• [How to complete this task]: Search the entries for the word "adulti". Copy every line that holds it.

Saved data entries
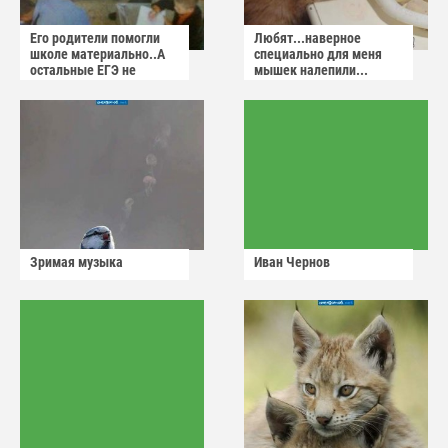
Его родители помогли
Любят...наверное
школе материально..А
специально для меня
остальные ЕГЭ не
мышек налепили...
сдадут
Зримая музыка
Иван Чернов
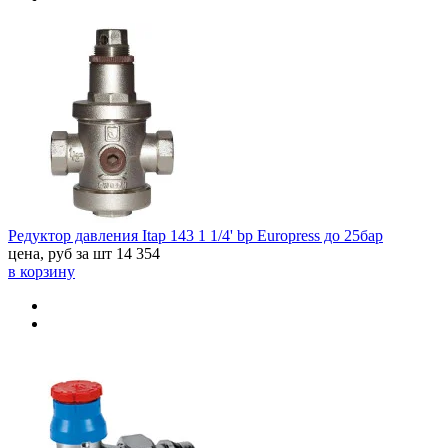
Редуктор давления Itap 143 1 1/4' bp Europress до 25бар
цена, руб за шт
14 354
в корзину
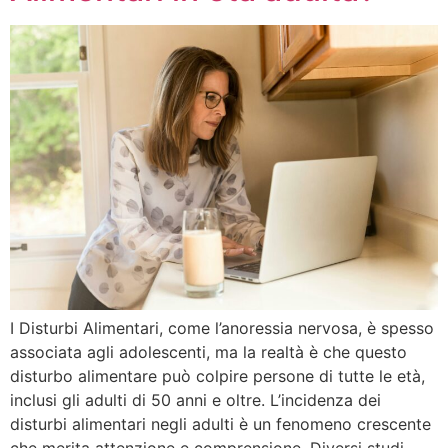
I Disturbi Alimentari, come l’anoressia nervosa, è spesso
associata agli adolescenti, ma la realtà è che questo
disturbo alimentare può colpire persone di tutte le età,
inclusi gli adulti di 50 anni e oltre. L’incidenza dei
disturbi alimentari negli adulti è un fenomeno crescente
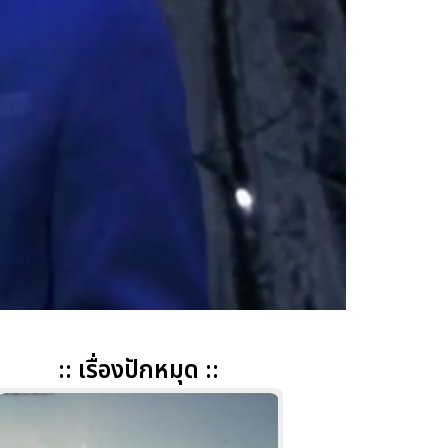
:: เรื่องปักหมุด ::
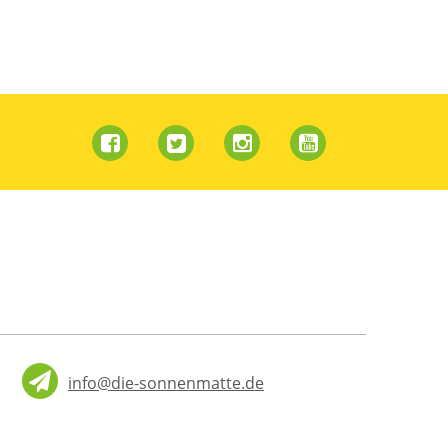
info@die-sonnenmatte.de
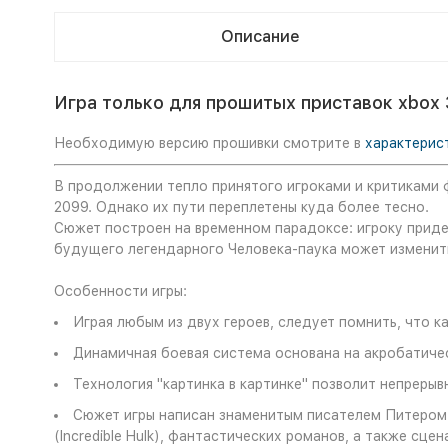
Описание
Игра только для прошитых приставок xbox 
Необходимую версию прошивки смотрите в
характерис
В продолжении тепло принятого игроками и критиками фа
2099. Однако их пути переплетены куда более тесно.
Сюжет построен на временном парадоксе: игроку прид
будущего легендарного Человека-паука может изменить
Особенности игры:
Играя любым из двух героев, следует помнить, что 
Динамичная боевая система основана на акробатиче
Технология "картинка в картинке" позволит непрерыв
Сюжет игры написан знаменитым писателем Питером Д
(Incredible Hulk), фантастических романов, а также сц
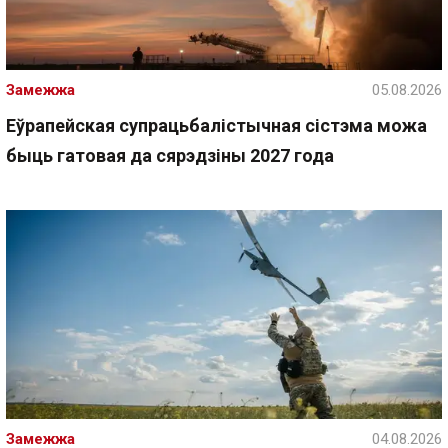
Замежжа
05.08.2026
Еўрапейская супрацьбалістычная сістэма можа
быць гатовая да сярэдзіны 2027 года
Замежжа
04.08.2026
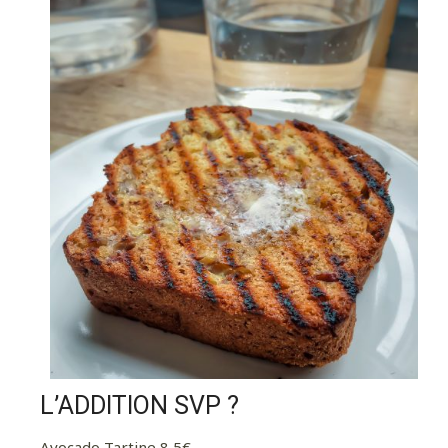
L’ADDITION SVP ?
Avocado Tartine 8,5€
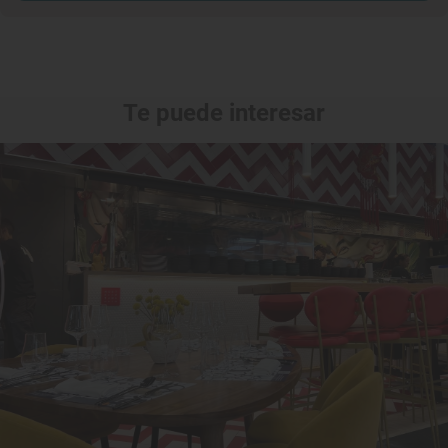
Te puede interesar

• [Answer box]:
inclusi gli adulti di 50 anni e oltre. L’incidenza dei
disturbi alimentari negli adulti è un fenomeno crescente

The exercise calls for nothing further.